On that memorable Tuesday, I transported several folks from their homes to precincts in north Oklahoma City to vote for Mickey in the general election, an idealistic longshot race in which he was trying to defeat entrenched incumbent Democrat John Jarman.
After finishing the trips already scheduled, I went back to Mickey’s headquarters, where a few more “seasoned citizen” voters had been identified who were in need a lift. I can still see that red Volkswagon I drove “back in the day,” and can see in the mind’s eye the faces of some of those folks. It was a day full of personal contacts, pleasant conversations and a good feeling for playing a part in helping a man I admired.
Mickey did not win that year – but Jarman became a Republican soon after he barely won reelection. Then, Jarman announced he would not seek reelection. Mickey ran again, won the nomination and the general election, and served in the U.S. House for 16 years.
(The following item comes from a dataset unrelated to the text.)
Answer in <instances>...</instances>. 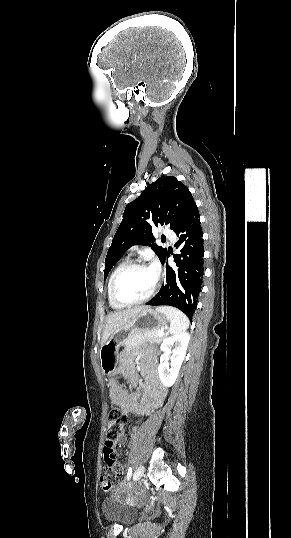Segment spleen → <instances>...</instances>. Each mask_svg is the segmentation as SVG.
<instances>
[{"mask_svg": "<svg viewBox=\"0 0 291 538\" xmlns=\"http://www.w3.org/2000/svg\"><path fill=\"white\" fill-rule=\"evenodd\" d=\"M156 310L165 314L170 321V334H179L189 327V319L181 310L171 306H159Z\"/></svg>", "mask_w": 291, "mask_h": 538, "instance_id": "3e777b00", "label": "spleen"}]
</instances>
The lower the turnout, the more retail face-to-face politics matters, and works – both for candidates and their surrogates. The importance of each vote is magnified in a low turnout race.
In one battleground state after another, the president’s advantage was somewhere between one and three percent. The Romney campaign and its allies had “ground games,” but Obama’s was better.
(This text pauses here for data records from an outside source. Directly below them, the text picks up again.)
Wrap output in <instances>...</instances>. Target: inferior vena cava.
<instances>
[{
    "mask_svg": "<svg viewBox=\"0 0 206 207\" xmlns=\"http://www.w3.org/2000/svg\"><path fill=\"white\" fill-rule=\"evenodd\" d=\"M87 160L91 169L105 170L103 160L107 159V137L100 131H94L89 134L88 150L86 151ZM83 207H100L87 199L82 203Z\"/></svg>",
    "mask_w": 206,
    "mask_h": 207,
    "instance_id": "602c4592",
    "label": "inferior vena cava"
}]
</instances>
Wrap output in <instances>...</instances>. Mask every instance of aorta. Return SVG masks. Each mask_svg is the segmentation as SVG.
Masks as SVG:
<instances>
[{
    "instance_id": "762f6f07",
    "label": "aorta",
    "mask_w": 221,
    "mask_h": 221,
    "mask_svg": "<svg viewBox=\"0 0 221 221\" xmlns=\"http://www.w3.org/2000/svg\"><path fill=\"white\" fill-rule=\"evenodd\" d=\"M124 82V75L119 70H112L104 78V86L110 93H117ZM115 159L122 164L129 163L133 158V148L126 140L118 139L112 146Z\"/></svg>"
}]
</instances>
And now, the battles rolls forward, in new venues and over specific policies.
The first big post-election argument is over that “fiscal cliff” that helped trigger one of the worst-ever post-election days for the stock market. Democratic messaging is now hard at work, blaming Republicans for the looming cliff, even though they have at least offered a budget before the House each of the past two years, while Senate Democrats have not passed one in several years.
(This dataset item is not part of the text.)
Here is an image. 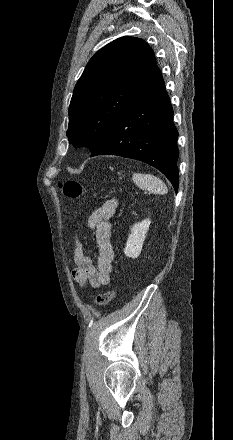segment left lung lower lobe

A graceful and generous concession speech from Romney was followed by a less gracious and generous, but effective, victory speech from the president, with a strongly liberal policy emphasis. To the victor, the spoils.
The president’s Left flank expects delivery in the form of federal policies antagonistic to fossil fuels, higher taxes on wealthier citizens, and leaving Medicare, Medicaid, Social Security untouched. That same political base wants him to get busy marginalizing people who “cling” to old-fashioned morality and gun rights, among other things.
The president himself, in the campaign’s closing days, rejected talk of cuts to college student aid, funding for Planned Parenthood and any fiscal revisions to the Affordable Care Act.
Looming are a variety of deadlines for “ObamaCare,” and continued litigation over the law’s mandate that religiously-affiliated groups must cover abortafacients in health insurance policies. Before long, those who have private insurance will learn about dictates on policy coverage that will drive up premiums and restrict access.
Senate Majority Leader Harry Reid wants to restrict the use of the filibuster by Republicans, after being one of its most masterful engineers when Democrats were in the minority.
Our nation is divided by economic, class and cultural conflict as at no other time since the pre-Civil War era, even as a second Inauguration Day approaches for the chief executive who promised to be “post-partisan.”
And, for political junkies during this “lame duck” Congress time, there are opportunities to study that decline of 14 million in the number of voters – 2012 compared to 2008.
That is obviously one of the intriguing stories of an election where there seemed to be so much passion and energy in the final days. Obama got several million fewer votes than he did four years ago, Romney got a few million fewer than John McCain did. If somehow Romney had matched McCain’s raw vote total while holding Obama to his 2012 total, the popular vote would virtually had been a tie.
Each side spent about one billion dollars, with another $4 billion spent on other political campaigns across the nation. But something in the Obama turnout model delivered not only an impressive victory in the Electoral College, and that coveted, ratifying majority in the popular vote.
No Gore-Bush agony for President Obama. In the end, that’s the Reader’s Digest version of The Making of a President, 2012.